The bending builds and retains energy. When you’re doing the release, the arrow, which is flexible, after all, is going to snap around the limb of the bow; as a result, it will continue to follow the path of the bowstring. You can see how the arrow doesn’t fly in a completely straight line if you record it and play the video in slow motion.
If you work hard enough to become a specialist when dealing with longbows, you’ll learn how to anticipate the wobble that occurs during the flight and you’ll know how to compensate in your aim properly. It’s basically a combination of science and plenty of work for you to be able to land arrows in the same area again and again.
How does this affect bowhunting?
Of course, now that you know about it, you’ll wonder if this paradox is going to have any sort of effect on your bowhunting, how you can get to understand more about the wobble and many other questions that often deal with complicated math. Taking a different route to the answer, we’ll say that it all depends a lot on the type of gear that you use.
For example, the paradox is much more obvious when you are shooting an old-school longbow-style bow, compared to the modern versions. A very important aspect is testing the spine of the arrows for their level of flexibility. In order for you to get the same result, you need to have arrows that have the same level of flexibility.
In case you plan on hunting using a longbow, you will definitely learn, at some point, to do the same thing, as it is something of great importance in that activity. Since bowhunting is hard enough, you don’t want it to be more complicated by arrows that go all over the place because of how their spine is.

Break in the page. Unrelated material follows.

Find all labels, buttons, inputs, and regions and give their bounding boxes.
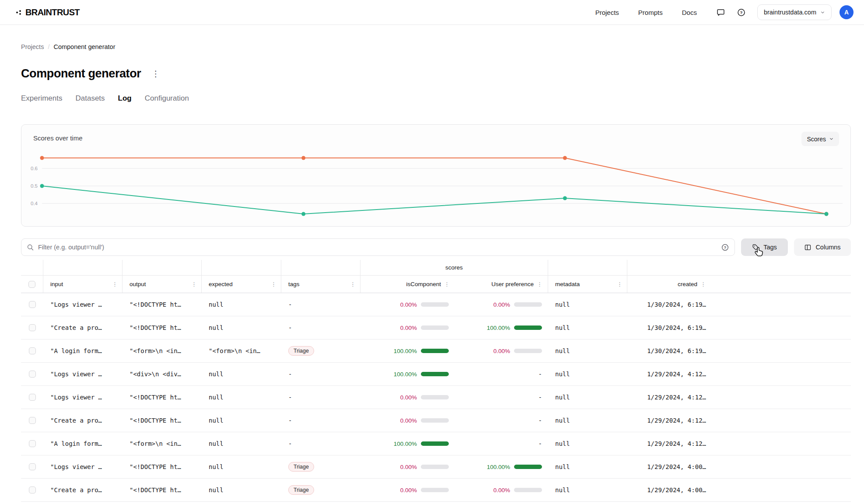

To make an analogy that is maybe simpler to understand, it’s like shooting different types of bullets from the same types of firearms. Yes, the bullets may have the same caliber, but because there is a difference in them, they will come out at different speeds from the barrel which you will notice in how they fly.
When we talk bowhunting, we are talking inches. Let’s picture that you want to hunt a deer using a longbow. Of course, there are many other factors that are relevant to this action, such as distance, how sharp the broadhead is, the tree limbs, etc, but if you have just an arrow that acts somewhat differently from the rest, you could miss the target.
Missing completely wouldn’t be so bad, but you could miss the heart and just puncture the shoulder blades. Now you have lost your shot, but you’ve also wounded an animal that got away, making it easy prey for others, but you don’t have the trophy. This is why it’s important to confirm that all of your arrows will quiver similarly.
You must also keep in mind the fact that an arrow that has too much flex is going to be less accurate and, on top of that, make your setup brasher. This would only scare the animal and you’ll have an even lower chance of ever hitting it. Not even a great broadhead could help you in such a situation.
Long story short, it’s important to learn things regarding this paradox, if you plan on hunting with a longbow, and figure out which stiffness of the arrow will work the best in the case of your bow. For you to be able to get better at this activity, you need to learn how to deal with the paradox and how to apply it in real life.
For modern equipment
If you are using modern equipment-only, though, you will be surprised to find out that the archer’s paradox is greatly reduced or completely eliminated thanks to the design these products have. The modern recurve and compound bows have been a total game-changer in this activity.
The paradox is eliminated thanks to the fact that the riser is a bit offset from the bow limbs with a cutout. This cutout permits both the arrow and the bowstring to be ideally aligned with each other, resulting in the paradox being cut off. This means the arrow won’t go around the riser anymore, as it now has the chance of actually flying directly to the target.
Yes, the arrow is still going to wobble and flex a bit, even if you are using hi-tech and expensive compound bows. We can’t tell if we’ll ever be able to eliminate the wobble forever, someday, but since many people are now using modern devices with arrows that are much skinnier, the arched paradox seems to become a thing of the past.